PROFINET and EtherNet/IP: Real-Time Control

PROFINET (Siemens, widely adopted in European automation) and EtherNet/IP (Rockwell/Allen-Bradley, dominant in North America) both run on standard Ethernet hardware but use deterministic scheduling to achieve real-time control loop timing.

PROFINET IRT (Isochronous Real-Time) achieves cycle times under 1ms with jitter under 1μs — necessary for synchronised motion control. This requires managed switches that support PROFINET’s time-aware scheduling.

EtherNet/IP uses the Common Industrial Protocol (CIP) over TCP for explicit messaging and configuration, and over UDP multicast for I/O (implicit messaging). CIP’s object model provides structured device descriptions that go beyond raw registers.

Both protocols are well-suited for hard real-time control loops: robot arms, CNC machines, synchronised production lines. Neither is designed for cloud connectivity — they’re LAN protocols for deterministic control, not data integration.

OPC-UA: The Convergence Standard

OPC-UA (Unified Architecture) was designed specifically to solve the integration problem that Modbus and field bus protocols created. It’s increasingly mandatory for new industrial deployments in Europe, including those procured by UK manufacturers following IEC 62541 specifications.

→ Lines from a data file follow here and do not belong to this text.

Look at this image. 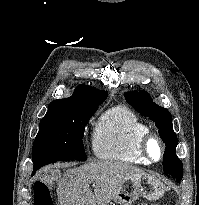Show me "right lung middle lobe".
Masks as SVG:
<instances>
[{
  "label": "right lung middle lobe",
  "instance_id": "obj_1",
  "mask_svg": "<svg viewBox=\"0 0 199 205\" xmlns=\"http://www.w3.org/2000/svg\"><path fill=\"white\" fill-rule=\"evenodd\" d=\"M104 101H81L48 110L33 143L32 174L57 161L87 159L82 141L85 126Z\"/></svg>",
  "mask_w": 199,
  "mask_h": 205
}]
</instances>
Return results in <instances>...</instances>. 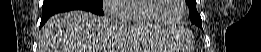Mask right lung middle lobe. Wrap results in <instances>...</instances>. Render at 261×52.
<instances>
[{"label": "right lung middle lobe", "instance_id": "1", "mask_svg": "<svg viewBox=\"0 0 261 52\" xmlns=\"http://www.w3.org/2000/svg\"><path fill=\"white\" fill-rule=\"evenodd\" d=\"M79 1L86 4V5L102 8L103 0H79Z\"/></svg>", "mask_w": 261, "mask_h": 52}]
</instances>
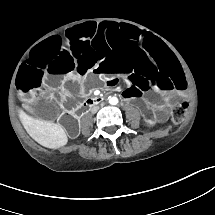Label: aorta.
Masks as SVG:
<instances>
[{
    "mask_svg": "<svg viewBox=\"0 0 215 215\" xmlns=\"http://www.w3.org/2000/svg\"><path fill=\"white\" fill-rule=\"evenodd\" d=\"M109 103H110L111 105H116V104H118V98H117V97H111V98L109 99Z\"/></svg>",
    "mask_w": 215,
    "mask_h": 215,
    "instance_id": "1",
    "label": "aorta"
}]
</instances>
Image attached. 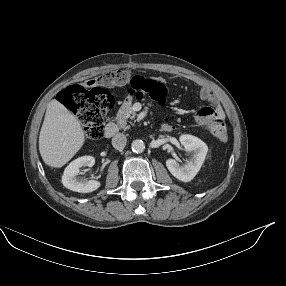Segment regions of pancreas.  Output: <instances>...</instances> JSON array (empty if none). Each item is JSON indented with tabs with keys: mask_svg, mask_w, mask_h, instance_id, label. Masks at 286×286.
Wrapping results in <instances>:
<instances>
[{
	"mask_svg": "<svg viewBox=\"0 0 286 286\" xmlns=\"http://www.w3.org/2000/svg\"><path fill=\"white\" fill-rule=\"evenodd\" d=\"M135 117V112L131 108V104L126 102L124 103L117 112L116 120L118 124H125L126 121L130 118L133 119Z\"/></svg>",
	"mask_w": 286,
	"mask_h": 286,
	"instance_id": "pancreas-1",
	"label": "pancreas"
}]
</instances>
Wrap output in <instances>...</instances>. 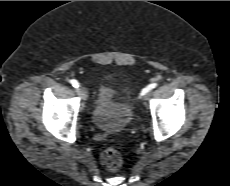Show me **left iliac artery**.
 Instances as JSON below:
<instances>
[{"label":"left iliac artery","instance_id":"1","mask_svg":"<svg viewBox=\"0 0 230 186\" xmlns=\"http://www.w3.org/2000/svg\"><path fill=\"white\" fill-rule=\"evenodd\" d=\"M156 86H157V83H152V84L148 85L147 87H145V88L142 90L141 94H142V95L146 94V93L149 92L150 90L154 89Z\"/></svg>","mask_w":230,"mask_h":186}]
</instances>
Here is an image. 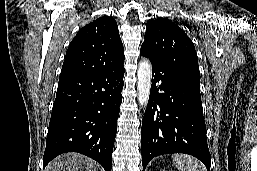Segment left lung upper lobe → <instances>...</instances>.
I'll list each match as a JSON object with an SVG mask.
<instances>
[{
	"mask_svg": "<svg viewBox=\"0 0 257 171\" xmlns=\"http://www.w3.org/2000/svg\"><path fill=\"white\" fill-rule=\"evenodd\" d=\"M140 53L153 60L168 59L200 78L193 42L183 29L166 19H157L149 24Z\"/></svg>",
	"mask_w": 257,
	"mask_h": 171,
	"instance_id": "1",
	"label": "left lung upper lobe"
}]
</instances>
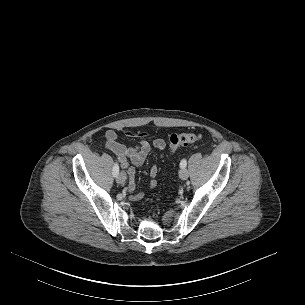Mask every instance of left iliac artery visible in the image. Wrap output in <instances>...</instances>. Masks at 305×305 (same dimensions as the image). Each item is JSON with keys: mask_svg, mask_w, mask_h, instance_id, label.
Segmentation results:
<instances>
[{"mask_svg": "<svg viewBox=\"0 0 305 305\" xmlns=\"http://www.w3.org/2000/svg\"><path fill=\"white\" fill-rule=\"evenodd\" d=\"M186 165H187L186 159H182L181 162H180V167H181V168H185Z\"/></svg>", "mask_w": 305, "mask_h": 305, "instance_id": "left-iliac-artery-1", "label": "left iliac artery"}]
</instances>
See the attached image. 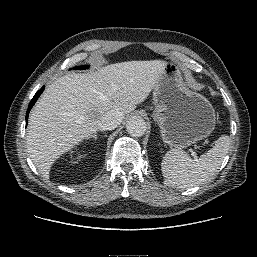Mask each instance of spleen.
Here are the masks:
<instances>
[{"instance_id": "1", "label": "spleen", "mask_w": 257, "mask_h": 257, "mask_svg": "<svg viewBox=\"0 0 257 257\" xmlns=\"http://www.w3.org/2000/svg\"><path fill=\"white\" fill-rule=\"evenodd\" d=\"M229 146L230 137L222 135L213 148L196 160L179 149L168 151L161 163L164 184L173 188H191L208 181L219 169Z\"/></svg>"}]
</instances>
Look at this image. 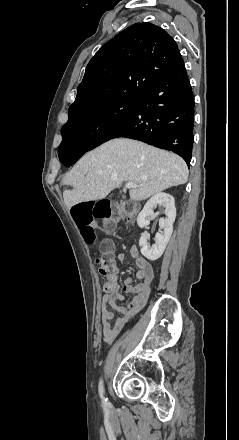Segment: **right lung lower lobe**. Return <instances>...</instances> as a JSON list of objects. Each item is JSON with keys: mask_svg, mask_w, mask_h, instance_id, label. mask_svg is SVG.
Segmentation results:
<instances>
[{"mask_svg": "<svg viewBox=\"0 0 239 440\" xmlns=\"http://www.w3.org/2000/svg\"><path fill=\"white\" fill-rule=\"evenodd\" d=\"M193 126L194 96L181 59L169 74L135 101L125 118L103 131L86 149H63L59 152V159L70 166L86 151L110 139L126 137L173 151L190 166Z\"/></svg>", "mask_w": 239, "mask_h": 440, "instance_id": "1", "label": "right lung lower lobe"}]
</instances>
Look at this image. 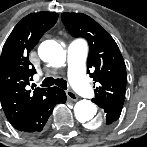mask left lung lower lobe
I'll return each mask as SVG.
<instances>
[{"label": "left lung lower lobe", "instance_id": "left-lung-lower-lobe-1", "mask_svg": "<svg viewBox=\"0 0 147 147\" xmlns=\"http://www.w3.org/2000/svg\"><path fill=\"white\" fill-rule=\"evenodd\" d=\"M123 103H124L123 99H117L98 105L106 113L105 125H111L112 123H114L119 119L122 111Z\"/></svg>", "mask_w": 147, "mask_h": 147}]
</instances>
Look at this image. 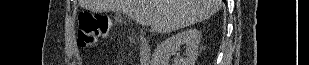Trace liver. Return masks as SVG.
<instances>
[{
    "label": "liver",
    "mask_w": 309,
    "mask_h": 65,
    "mask_svg": "<svg viewBox=\"0 0 309 65\" xmlns=\"http://www.w3.org/2000/svg\"><path fill=\"white\" fill-rule=\"evenodd\" d=\"M92 12H124L135 22L165 34L214 15L221 0H81Z\"/></svg>",
    "instance_id": "1"
}]
</instances>
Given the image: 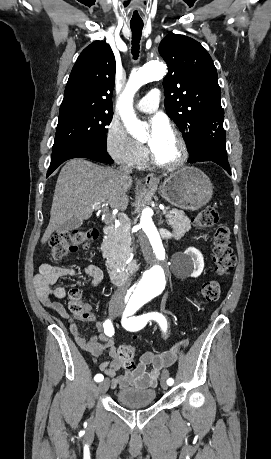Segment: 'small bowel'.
<instances>
[{
	"label": "small bowel",
	"instance_id": "obj_1",
	"mask_svg": "<svg viewBox=\"0 0 271 459\" xmlns=\"http://www.w3.org/2000/svg\"><path fill=\"white\" fill-rule=\"evenodd\" d=\"M83 272L91 277L92 286H97L102 281V271L95 265L87 266ZM76 274L77 270L73 267L43 264L34 279L36 295L41 303L63 319H68L66 309L61 303L52 301L50 297L65 298L67 290L55 284L61 278L73 277ZM86 309L88 313L81 319L94 323L95 334L88 338L82 336L75 323H69V331L74 336L76 343L93 356L99 357L104 354L109 356V360L99 364V370L108 378L112 388H125L130 385L141 388L155 387L161 371L174 364L178 348L187 343L186 340H183L178 345L159 354L145 352L140 356L134 368L127 369L119 358L113 338L105 334L103 324L96 320L91 308L86 306ZM121 370H123L122 373H120Z\"/></svg>",
	"mask_w": 271,
	"mask_h": 459
}]
</instances>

Key differentiators: the information model means data isn’t raw registers — it’s typed, named nodes in a browsable address space. A device describes itself semantically: Temperature_Sensor_1.CurrentValue with units, engineering range, and timestamp. Security is built in from the ground up — mutual X.509 certificate authentication and TLS encryption are mandatory, not optional add-ons. Transport is flexible, running over TCP binary (lowest overhead), HTTPS, or MQTT. And companion specifications mean industry consortia have defined OPC-UA models for robotics, CNC, plastic moulding, and dozens of other verticals — devices from different vendors that implement the same companion spec can exchange data without custom integration work.

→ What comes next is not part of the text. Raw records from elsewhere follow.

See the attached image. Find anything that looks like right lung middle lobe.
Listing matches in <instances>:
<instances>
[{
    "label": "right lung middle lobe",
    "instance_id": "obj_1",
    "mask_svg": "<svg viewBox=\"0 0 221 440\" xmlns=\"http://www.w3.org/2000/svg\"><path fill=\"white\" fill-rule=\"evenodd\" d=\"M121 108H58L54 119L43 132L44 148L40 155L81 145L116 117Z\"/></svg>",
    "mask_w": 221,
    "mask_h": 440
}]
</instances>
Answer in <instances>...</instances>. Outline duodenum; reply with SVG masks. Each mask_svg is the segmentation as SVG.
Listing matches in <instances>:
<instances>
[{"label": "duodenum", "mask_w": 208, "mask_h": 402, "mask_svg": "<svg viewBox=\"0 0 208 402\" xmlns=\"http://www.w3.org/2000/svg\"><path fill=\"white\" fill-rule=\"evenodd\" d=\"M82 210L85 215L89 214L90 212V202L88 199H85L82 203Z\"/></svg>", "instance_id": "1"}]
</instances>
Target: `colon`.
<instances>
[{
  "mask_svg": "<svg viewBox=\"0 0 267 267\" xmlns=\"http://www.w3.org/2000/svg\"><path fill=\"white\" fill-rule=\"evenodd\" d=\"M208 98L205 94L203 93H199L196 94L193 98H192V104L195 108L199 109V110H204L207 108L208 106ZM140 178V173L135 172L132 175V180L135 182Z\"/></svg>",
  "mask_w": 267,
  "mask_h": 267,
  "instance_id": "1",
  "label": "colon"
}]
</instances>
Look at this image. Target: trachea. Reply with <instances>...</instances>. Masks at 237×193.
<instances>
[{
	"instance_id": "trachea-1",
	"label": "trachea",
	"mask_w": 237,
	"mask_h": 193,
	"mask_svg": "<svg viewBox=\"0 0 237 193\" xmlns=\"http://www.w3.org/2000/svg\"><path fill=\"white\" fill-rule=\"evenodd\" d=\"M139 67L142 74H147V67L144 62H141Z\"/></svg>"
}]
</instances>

OPC-UA Pub/Sub over MQTT is the bridge that modern IIoT architectures use to get OPC-UA semantic data into cloud platforms. The PLC exposes data via OPC-UA; a local broker translates to MQTT topics; Azure IoT Hub or AWS IoT Core receives structured messages.

Brownfield vs Greenfield

Brownfield deployments (existing equipment you can’t replace) require a protocol gateway strategy. Inventory all field devices and their native protocols. Deploy protocol gateways — Kepware, Prosys, or open-source node-red-contrib-opcua — to translate Modbus/PROFINET to OPC-UA. Use OPC-UA as the northbound interface from the edge to the cloud.

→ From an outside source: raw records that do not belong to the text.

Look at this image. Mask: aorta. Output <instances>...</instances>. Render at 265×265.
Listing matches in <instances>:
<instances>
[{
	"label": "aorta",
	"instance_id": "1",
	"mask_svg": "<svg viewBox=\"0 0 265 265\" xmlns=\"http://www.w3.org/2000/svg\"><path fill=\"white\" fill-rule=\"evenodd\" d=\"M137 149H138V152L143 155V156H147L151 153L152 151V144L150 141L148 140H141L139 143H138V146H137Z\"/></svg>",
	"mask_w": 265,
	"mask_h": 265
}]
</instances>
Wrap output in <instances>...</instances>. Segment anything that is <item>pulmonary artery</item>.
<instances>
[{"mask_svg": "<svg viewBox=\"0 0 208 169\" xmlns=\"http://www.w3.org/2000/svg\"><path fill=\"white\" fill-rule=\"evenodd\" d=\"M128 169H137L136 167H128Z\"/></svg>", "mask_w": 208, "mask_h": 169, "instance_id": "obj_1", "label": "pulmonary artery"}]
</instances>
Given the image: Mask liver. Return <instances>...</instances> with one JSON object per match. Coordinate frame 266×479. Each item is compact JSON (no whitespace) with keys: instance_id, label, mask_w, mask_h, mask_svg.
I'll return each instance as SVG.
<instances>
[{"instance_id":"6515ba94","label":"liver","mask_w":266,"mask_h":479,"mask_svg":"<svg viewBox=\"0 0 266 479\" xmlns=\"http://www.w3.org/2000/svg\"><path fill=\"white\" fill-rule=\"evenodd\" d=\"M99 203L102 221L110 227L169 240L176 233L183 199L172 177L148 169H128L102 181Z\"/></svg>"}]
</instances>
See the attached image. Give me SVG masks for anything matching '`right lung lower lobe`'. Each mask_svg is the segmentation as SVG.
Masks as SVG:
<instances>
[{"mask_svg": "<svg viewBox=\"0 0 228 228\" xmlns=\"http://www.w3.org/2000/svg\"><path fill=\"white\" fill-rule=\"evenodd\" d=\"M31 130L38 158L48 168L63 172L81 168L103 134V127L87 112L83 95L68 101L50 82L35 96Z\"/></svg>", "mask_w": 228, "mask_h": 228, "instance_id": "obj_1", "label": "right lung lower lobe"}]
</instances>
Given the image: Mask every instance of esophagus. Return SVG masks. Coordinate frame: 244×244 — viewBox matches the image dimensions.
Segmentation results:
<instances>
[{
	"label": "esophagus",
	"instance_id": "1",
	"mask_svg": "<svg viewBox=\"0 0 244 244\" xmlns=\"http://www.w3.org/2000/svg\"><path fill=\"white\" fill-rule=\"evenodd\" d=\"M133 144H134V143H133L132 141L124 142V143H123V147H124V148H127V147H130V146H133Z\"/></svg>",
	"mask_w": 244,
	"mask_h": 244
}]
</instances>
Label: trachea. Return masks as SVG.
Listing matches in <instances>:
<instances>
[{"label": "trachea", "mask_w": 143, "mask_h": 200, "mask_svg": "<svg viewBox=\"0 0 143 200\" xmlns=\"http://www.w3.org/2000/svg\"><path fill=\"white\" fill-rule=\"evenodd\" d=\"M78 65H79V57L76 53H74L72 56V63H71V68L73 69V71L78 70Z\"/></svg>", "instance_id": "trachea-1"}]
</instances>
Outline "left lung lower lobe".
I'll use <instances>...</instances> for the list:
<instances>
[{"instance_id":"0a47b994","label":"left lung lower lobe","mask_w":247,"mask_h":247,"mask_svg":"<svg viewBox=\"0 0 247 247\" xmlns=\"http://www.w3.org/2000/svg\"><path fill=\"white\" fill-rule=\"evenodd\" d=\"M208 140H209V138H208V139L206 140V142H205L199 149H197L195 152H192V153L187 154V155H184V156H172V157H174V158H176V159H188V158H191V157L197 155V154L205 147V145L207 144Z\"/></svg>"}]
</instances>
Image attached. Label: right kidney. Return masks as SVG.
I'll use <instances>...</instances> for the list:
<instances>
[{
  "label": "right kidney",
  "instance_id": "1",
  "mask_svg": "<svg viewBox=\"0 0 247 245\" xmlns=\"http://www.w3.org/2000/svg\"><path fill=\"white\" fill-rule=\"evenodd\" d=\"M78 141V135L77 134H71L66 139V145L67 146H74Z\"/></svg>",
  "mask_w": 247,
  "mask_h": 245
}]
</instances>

Greenfield deployments (new equipment selection) should specify OPC-UA as a mandatory requirement. Most PLC vendors (Siemens, Rockwell, Beckhoff, B&R) support OPC-UA servers natively in current firmware. Beckhoff’s TwinCAT and B&R’s Automation Studio have particularly strong OPC-UA implementations.

A practical greenfield stack: PLCs and drives with native OPC-UA servers, edge gateway running EMQX with OPC-UA pub/sub ingestion, MQTT transport to cloud IoT platform, and InfluxDB or TimescaleDB for time-series storage.

Where MQTT Fits

MQTT isn’t an industrial control protocol — it has no real-time guarantees and no semantic data model. Its role in IIoT is as the northbound transport layer: after OPC-UA or a gateway aggregates and structures field device data, MQTT carries it to the cloud efficiently. The MQTT Sparkplug B specification adds a standardised payload format (protobuf-encoded device data with birth/death certificates) that solves the “no semantics” problem for MQTT-based IIoT pipelines.

The Bottom Line

There’s no single industrial IoT protocol that rules them all — the stack is layers. Real-time control stays on PROFINET or EtherNet/IP. Brownfield data collection runs through Modbus gateways. OPC-UA provides the semantic integration layer and the northbound API. MQTT carries structured data to the cloud. Design for this layered reality rather than trying to replace the field bus with a cloud protocol.